Colección Voyeur

Domingo 17 de Septiembre de 2006
La pareja

Quedamos en encontrarnos tarde esa noche en un pub de Castiglione. No conozco en absoluto la fisonomía de ninguno de los dos y tengo curiosidad por descubrir si son como los imagino o, peor aún, que no concuerdan con el perfil de mi solicitud.
Semanas atrás había publicado un anuncio en un periódico especializado en el intercambio de parejas, en el cual solicitaba el encuentro con una pareja a fin de hacer sexo sano y sin limites. Pedía decisión y honestidad, así como que la mujer estuviera dispuesta a ser el centro de atención tanto mía como de su compañero. La respuesta se había hecho esperar unos cuantos días, hasta que finalmente a través de una llamada telefónica conversamos y fijamos la hora y el lugar precisos para encontrarnos, con la recomendación de ser puntuales.
Acepté, aunque no pregunté nada sobre ellos. Desde el primer momento me gustó la voz de ella: cálida, un poco ronca, con una vena de sensualidad y el acento casi perfecto. Del hombre no sabía absolutamente nada y en esa oportunidad no conversamos por teléfono.
Había comprado una maravillosa margarita para regalarla a la desconocida, pero luego –arrepentido– la dejé en el auto. Entré al bar. La gente se movía entre la barra, los asientos de las pequeñas mesas y los reservados. La música cálida y envolvente de un pianista cubría parcialmente el vocerío del fondo. Esperé observando a las personas que entraban, sin reconocer o por lo menos lograr individuar a la pareja con quien me había citado. Ellos se habían retrasado y los nervios me consumían.
–Hola, soy Stefania.
Me volteo y la miro. Lo primero que noto es la blusa negra sin mangas y de cuello alto al estilo oriental, una falda de cuero cortísima y a la cadera, medias de un tono más oscuro que el color de su piel y unas piernas muy largas, exaltadas por unos tacones de vértigo. Evidentemente intrigado me levanto para saludarla. Ella me toma por el mentón y busca mi boca. Se la ofrezco e inmediatamente se enciende la chispa.

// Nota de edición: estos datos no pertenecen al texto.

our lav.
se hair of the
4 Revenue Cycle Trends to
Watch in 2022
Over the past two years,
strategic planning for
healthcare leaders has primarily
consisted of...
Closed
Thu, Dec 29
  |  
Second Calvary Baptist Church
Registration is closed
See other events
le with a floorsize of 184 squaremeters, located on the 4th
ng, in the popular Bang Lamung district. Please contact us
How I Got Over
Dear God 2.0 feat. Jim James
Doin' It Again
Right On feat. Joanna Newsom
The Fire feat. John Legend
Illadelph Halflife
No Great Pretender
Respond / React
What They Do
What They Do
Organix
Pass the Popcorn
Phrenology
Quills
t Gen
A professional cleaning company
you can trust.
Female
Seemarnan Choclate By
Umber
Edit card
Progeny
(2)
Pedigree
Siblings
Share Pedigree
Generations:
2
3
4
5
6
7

Es un beso para conocernos. Siento como pega su cuerpo al mío, buscándome con movimientos pélvicos apenas perceptibles. Juro que no estaba excitado, pero en pocos segundos tengo una erección. No me avergüenzo. Por el contrario, con decisión empujo mi pelvis hacia la de ella para que lo note.

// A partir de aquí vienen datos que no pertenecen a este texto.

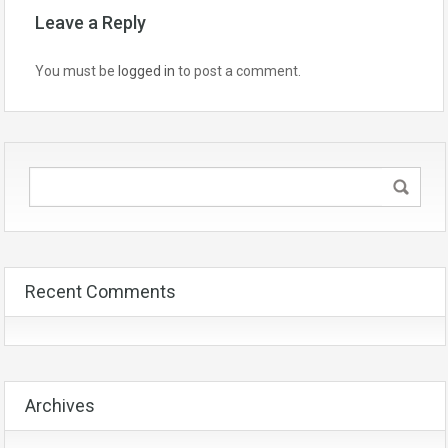
Leave a Reply
You must be
logged in
to post a comment.
Recent Comments
Archives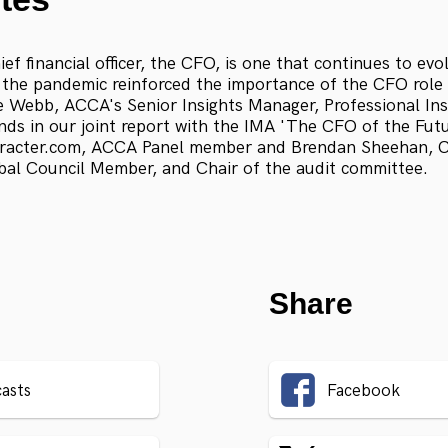
ief financial officer, the CFO, is one that continues to evo
the pandemic reinforced the importance of the CFO role 
e Webb, ACCA's Senior Insights Manager, Professional Ins
ends in our joint report with the IMA 'The CFO of the Fut
acter.com, ACCA Panel member and Brendan Sheehan, Ch
al Council Member, and Chair of the audit committee.
Share
asts
Facebook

–¡Wow! Veo que ya estás listo. ¿Te resulto atractiva?
–Mucho. ¿Quieres comprobar cuánto?
Entiendo que no es nada pudorosa, porque posa su mano sobre el abultamiento evidente, sonríe y me dice:
–No eres un superdotato, pero lo que toco no está nada mal.
–¿Nada mal?
–Tu boca tiene un buen sabor y tu sexo responde a mis exigencias.
Se voltea y descubro que la blusa le deja toda la espalda desnuda, desde la nuca hasta el comienzo del hueso sacro, el cual puedo entrever. Todo esto va más allá de cualquier cosa que hubiera imaginado, por lo cual me digo que me he sacado el premio gordo en la lotería.
–¡Franco, ven! –dice alegremente, dirigiéndose a su compañero.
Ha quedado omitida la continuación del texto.